Art Carlson wrote:There might be some circumstances where the He3-He3 reaction has advantages over p-B11, but I don't know what they would be.

Well lets assume Polywell works, it changes everything. PB-11 to get us off the Earth, but on/near the Moon use He. Only cause there should be a ton of the stuff available.

Other wise those factories on the Moon will need to be powered by PB-11.

Art Carlson wrote:In addition, He3 is hard to come by.

It is not that hard to come by. We mine ~180 million tons of HE a year (with most of it just vented to the atmosphere) and 7-14 ppm of that is He3. The weight difference between the two would make seperating it out pretty easy. It is very expensive compared to He4, but not when you consider the amounts of He3 used right now are miniscule. We don't seperate it out because nobody wants it. If anyone wanted it, the price would go way down. I leave it to the reader to calculate how much He3 we would need to replace all coal burnt in the world to generate electricity if there was a reasonably good tokamat design that could burn He3. Answers with boundary conditions will be due next week. Have a good weekend.

That reactivity graph is as for a Maxwellian distribution (hence no peaks). The actual reactions are around 2 orders of magnitude less that p11B for 3He3He.

I don't know where the 3He+3He reaction got a foot-hold in thinking, though I can imagine that for IEC methods, systems might benefit from the 'mirror' reactions (D+D, T+T, 3He+3He) as all ions might be accelerated equally to the same point in an electric focus, thus maximising collision-frame energy.

(There is a 6Li+6Li reaction that kicks off in the MeV range, but I guess the energy output doesn't warrant that as being any candidate for terrestrial fusion as it is already half way to iron in terms of 6Li's binding energy per nucleon.)

pfrit wrote:I leave it to the reader to calculate how much He3 we would need to replace all coal burnt in the world to generate electricity if there was a reasonably good tokamat design that could burn He3.

If you had a thermonuclear reactor that could run 3He, then you'd use D+3He, not 3He+3He.
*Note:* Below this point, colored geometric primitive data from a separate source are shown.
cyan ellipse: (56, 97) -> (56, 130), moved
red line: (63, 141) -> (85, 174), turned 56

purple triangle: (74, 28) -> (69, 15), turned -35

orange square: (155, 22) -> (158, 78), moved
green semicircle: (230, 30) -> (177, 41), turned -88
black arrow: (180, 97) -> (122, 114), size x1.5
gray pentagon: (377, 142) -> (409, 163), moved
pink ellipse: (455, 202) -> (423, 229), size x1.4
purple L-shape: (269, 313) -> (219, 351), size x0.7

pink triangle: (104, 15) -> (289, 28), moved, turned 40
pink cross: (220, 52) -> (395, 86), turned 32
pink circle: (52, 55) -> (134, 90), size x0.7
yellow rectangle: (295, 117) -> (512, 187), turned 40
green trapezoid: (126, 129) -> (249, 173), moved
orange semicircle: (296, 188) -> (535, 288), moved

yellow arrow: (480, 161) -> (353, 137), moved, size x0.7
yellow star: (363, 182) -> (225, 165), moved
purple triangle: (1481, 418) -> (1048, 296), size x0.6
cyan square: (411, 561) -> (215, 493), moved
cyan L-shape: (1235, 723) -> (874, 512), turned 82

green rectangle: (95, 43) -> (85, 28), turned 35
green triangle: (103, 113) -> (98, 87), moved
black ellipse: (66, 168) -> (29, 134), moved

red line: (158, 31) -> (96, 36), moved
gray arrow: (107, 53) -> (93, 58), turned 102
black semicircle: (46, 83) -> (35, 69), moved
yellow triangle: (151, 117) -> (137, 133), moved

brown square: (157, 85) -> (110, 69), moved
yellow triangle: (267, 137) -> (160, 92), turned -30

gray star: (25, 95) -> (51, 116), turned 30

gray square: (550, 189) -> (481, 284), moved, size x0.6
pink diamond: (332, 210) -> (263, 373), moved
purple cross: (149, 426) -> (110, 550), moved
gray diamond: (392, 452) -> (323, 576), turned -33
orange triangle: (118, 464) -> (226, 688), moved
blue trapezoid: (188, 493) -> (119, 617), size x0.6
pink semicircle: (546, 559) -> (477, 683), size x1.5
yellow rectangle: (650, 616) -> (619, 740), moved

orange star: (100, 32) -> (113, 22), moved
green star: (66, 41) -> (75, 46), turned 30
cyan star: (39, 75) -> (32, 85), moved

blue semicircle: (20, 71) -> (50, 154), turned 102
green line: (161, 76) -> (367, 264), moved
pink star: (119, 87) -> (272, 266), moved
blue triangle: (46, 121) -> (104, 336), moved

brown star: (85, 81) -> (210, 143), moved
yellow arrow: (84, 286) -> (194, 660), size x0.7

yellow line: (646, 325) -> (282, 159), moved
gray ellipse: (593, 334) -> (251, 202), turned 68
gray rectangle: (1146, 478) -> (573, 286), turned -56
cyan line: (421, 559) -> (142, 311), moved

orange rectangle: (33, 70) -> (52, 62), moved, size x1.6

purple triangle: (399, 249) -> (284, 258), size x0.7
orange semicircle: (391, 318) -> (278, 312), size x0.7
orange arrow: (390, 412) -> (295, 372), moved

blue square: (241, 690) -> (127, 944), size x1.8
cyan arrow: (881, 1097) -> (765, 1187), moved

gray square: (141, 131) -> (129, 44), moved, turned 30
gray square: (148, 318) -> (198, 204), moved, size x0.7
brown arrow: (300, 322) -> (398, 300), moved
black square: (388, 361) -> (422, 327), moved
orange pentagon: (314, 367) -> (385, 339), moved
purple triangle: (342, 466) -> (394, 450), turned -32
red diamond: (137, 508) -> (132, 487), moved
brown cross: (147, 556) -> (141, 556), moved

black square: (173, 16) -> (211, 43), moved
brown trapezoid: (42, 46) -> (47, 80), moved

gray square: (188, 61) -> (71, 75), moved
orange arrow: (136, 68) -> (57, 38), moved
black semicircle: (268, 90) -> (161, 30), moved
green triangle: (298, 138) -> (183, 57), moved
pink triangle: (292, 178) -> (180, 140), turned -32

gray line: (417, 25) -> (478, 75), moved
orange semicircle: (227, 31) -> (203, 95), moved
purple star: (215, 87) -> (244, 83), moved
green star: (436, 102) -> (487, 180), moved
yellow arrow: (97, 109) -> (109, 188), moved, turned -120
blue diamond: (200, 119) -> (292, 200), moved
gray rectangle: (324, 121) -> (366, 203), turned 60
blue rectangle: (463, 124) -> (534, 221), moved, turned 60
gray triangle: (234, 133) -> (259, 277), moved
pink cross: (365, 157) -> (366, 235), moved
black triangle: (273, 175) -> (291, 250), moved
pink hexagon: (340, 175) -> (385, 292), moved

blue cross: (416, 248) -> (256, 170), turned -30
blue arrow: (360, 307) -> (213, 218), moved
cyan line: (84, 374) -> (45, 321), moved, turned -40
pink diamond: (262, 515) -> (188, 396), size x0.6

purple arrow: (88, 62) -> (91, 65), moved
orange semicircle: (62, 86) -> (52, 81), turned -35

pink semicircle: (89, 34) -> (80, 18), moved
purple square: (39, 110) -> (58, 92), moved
The D+3He has the highest specific output per nucleon for a strong-force mediated reaction. In fact, you'd run a D+D rich reaction, as the 3He would come 'free' for half of the DD reactions (along with a neutron)!!

The question is if you can get enough 3He using isotopic separation from terrestrial sources so you do not have to go to the moon to get it.

kurt9 wrote:The question is if you can get enough 3He using isotopic separation from terrestrial sources so you do not have to go to the moon to get it.

Absolutely. Definitely. No Question. As for cost, I am equally certain that it would be cheaper to mine here rather than on the moon. We are dumping between 1260 tons and 2520 tons of He3 a year. How much would we need if we were burning it?

pfrit wrote: It is not that hard to come by. We mine ~180 million tons of HE a year (with most of it just vented to the atmosphere) and 7-14 ppm of that is He3.

Source?
This info seems substantially different that what I can easily find.

We looked at He3-He3 and concluded that the fusion reactivity was just too low, as several posters have pointed out.

KitemanSA wrote:

pfrit wrote: It is not that hard to come by. We mine ~180 million tons of HE a year (with most of it just vented to the atmosphere) and 7-14 ppm of that is He3.

Source?
This info seems substantially different that what I can easily find.

I'm looking, but remember that most of the helium produced is from natural gas and is never removed from the natural gas. When looking I did find that the normal ratio of He3 to He4 in petrolium sources is 2-12 ppm and not 7-14 ppm. Cia estimates a global annual production of 3,021,000,000,000 cubic meters of natural gas produced a year with the us producing 545,900,000,000 cubic meters a year (2007). Assuming a concentration of .5% of helium in natural gas (us) then the amount released in natural gas production is 2,729,500,000,000 cubic meters. I do not want to do the math for converting cubic meters to tons for helium, but you are left with alot of helium. And a lot of He3

rnebel wrote:We looked at He3-He3 and concluded that the fusion reactivity was just too low, as several posters have pointed out.

It's odd this still gets press, given that anyone can do the math on that. I guess the idea of "lunar mining" is just too exciting to go away.

The purity of some of the ore deposits on the moon is exciting enough in it's own right, regardless of the He3 deposits. E.g., Si and Mg oxides ... and more.

Question is cost of refining same on Earth versus space transportation costs to go and pick it up off the ground on the moon. A compact fusion reactor may well make access to such deposits cheaper than sourcing/refining same on Earth, now where can we find one of those?

TallDave wrote:

rnebel wrote:We looked at He3-He3 and concluded that the fusion reactivity was just too low, as several posters have pointed out.

It's odd this still gets press, given that anyone can do the math on that. I guess the idea of "lunar mining" is just too exciting to go away.

I think they are thinking D-He3, not He3-He3. That would be "aneutronic" if it weren't for the D-D side reactions!

icarus wrote:The purity of some of the ore deposits on the moon is exciting enough in it's own right, regardless of the He3 deposits. E.g., Si and Mg oxides ... and more.

Question is cost of refining same on Earth versus space transportation costs to go and pick it up off the ground on the moon. A compact fusion reactor may well make access to such deposits cheaper than sourcing/refining same on Earth, now where can we find one of those?

It's an airless environment at the top of a really nasty and expensive gravity well. Even with cheap fusion rockets or space elevators I expect we'll be mining the Earth's mantle before we're getting ore from the Moon, at least where terrestrial uses are concerned. He3 mining only made sense (even as a fantasy) because it had (like all fusion fuels) ridiculously high energy density and might supposedly only exist on the Moon.

Personally, If we could do asteroid or lunar mining I'd prefer that, we've hacked away at the earth long enough. getting under the mantle by way of tunnels has a very high possibility of things going wrong, and strip mining is right out.